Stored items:

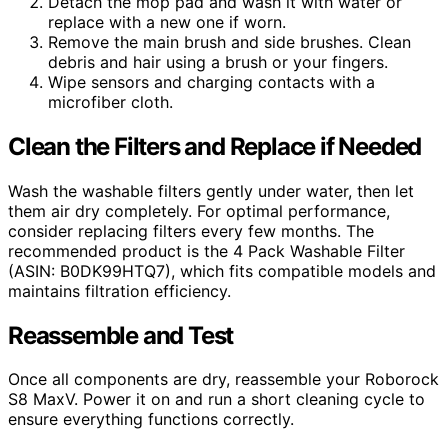
Detach the mop pad and wash it with water or
replace with a new one if worn.
Remove the main brush and side brushes. Clean
debris and hair using a brush or your fingers.
Wipe sensors and charging contacts with a
microfiber cloth.
Clean the Filters and Replace if Needed
Wash the washable filters gently under water, then let
them air dry completely. For optimal performance,
consider replacing filters every few months. The
recommended product is the 4 Pack Washable Filter
(ASIN: B0DK99HTQ7), which fits compatible models and
maintains filtration efficiency.
Reassemble and Test
Once all components are dry, reassemble your Roborock
S8 MaxV. Power it on and run a short cleaning cycle to
ensure everything functions correctly.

§ **What to work on**
The expected result is an exact transcription of the lines from the one containing "Remove the main brush and side brushes. Clean" through the end of the records above; please include both ends.

§ **Solution for this problem**
Remove the main brush and side brushes. Clean
debris and hair using a brush or your fingers.
Wipe sensors and charging contacts with a
microfiber cloth.
Clean the Filters and Replace if Needed
Wash the washable filters gently under water, then let
them air dry completely. For optimal performance,
consider replacing filters every few months. The
recommended product is the 4 Pack Washable Filter
(ASIN: B0DK99HTQ7), which fits compatible models and
maintains filtration efficiency.
Reassemble and Test
Once all components are dry, reassemble your Roborock
S8 MaxV. Power it on and run a short cleaning cycle to
ensure everything functions correctly.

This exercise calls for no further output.